Although the dollar moved in a distinct pattern around the past 31 elections, its behavior varied based on the type of election. It shows the dollar’s average gains and losses in the 12 periods surrounding all election days and compares it to the dollar’s performance in even-numbered years — either presidential or mid-term congressional elections — and the benchmark moves for the periods of the same length over the past 31 years.

The dollar was more bullish surrounding presidential and midterm congressional elections than during less-significant ones. In even-numbered years, the index posted either smaller average losses or larger gains in 11 of the figure’s 12 periods.

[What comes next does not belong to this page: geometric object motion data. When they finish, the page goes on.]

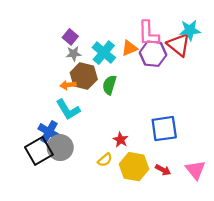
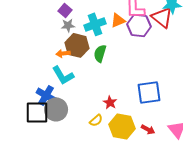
cyan cross: (104, 53) -> (95, 24), turned 30
black square: (39, 151) -> (37, 112), turned 30

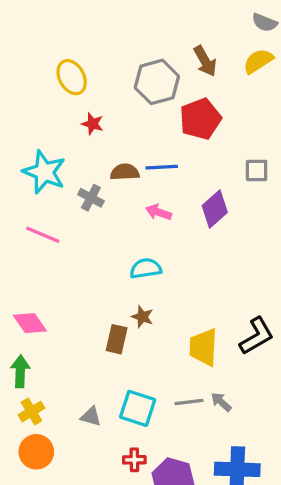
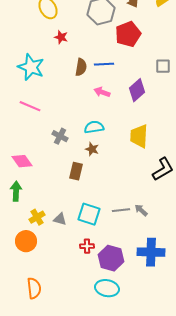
brown semicircle: (125, 172) -> (81, 67), turned 102
gray cross: (91, 198) -> (60, 136), moved
brown star: (142, 317) -> (92, 149), moved
yellow trapezoid: (203, 347) -> (139, 136), moved
yellow cross: (31, 412) -> (37, 217), moved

The index’s performance in the first month after the election highlights this trend. In general, the dollar traded sideways in the second week following an election, but after presidential and congressional elections, its 0.17-percent, five-day gain doubled to 0.34 percent by the 10th day. This postelection rally during even-numbered years culminated in a 0.61- percent average gain by the end of the first month — nearly three times as large as the 0.21-percent climb in the same period overall.

It breaks down average gains and losses into different election types: presidential and midterm congressional; odd-numbered (non-national election) years; midterm congressional only (1974, 1978, 1982, etc.); and presidential only. Comparing the first category’s average and median values reinforces conclusions drawn. The dollar’s median value was higher than its average in eight of the 12 periods around elections in even-numbered years. Therefore, the dollar has likely performed better before and especially following presidential and mid-term congressional elections.

The table also shows the U.S. dollar sold off leading up to and after oddyear elections. While the index gained an average 0.18 percent in the 15 days before these events and 0.24 percent by the 60th day following them, it fell or traded sideways in the table’s 10 remaining periods.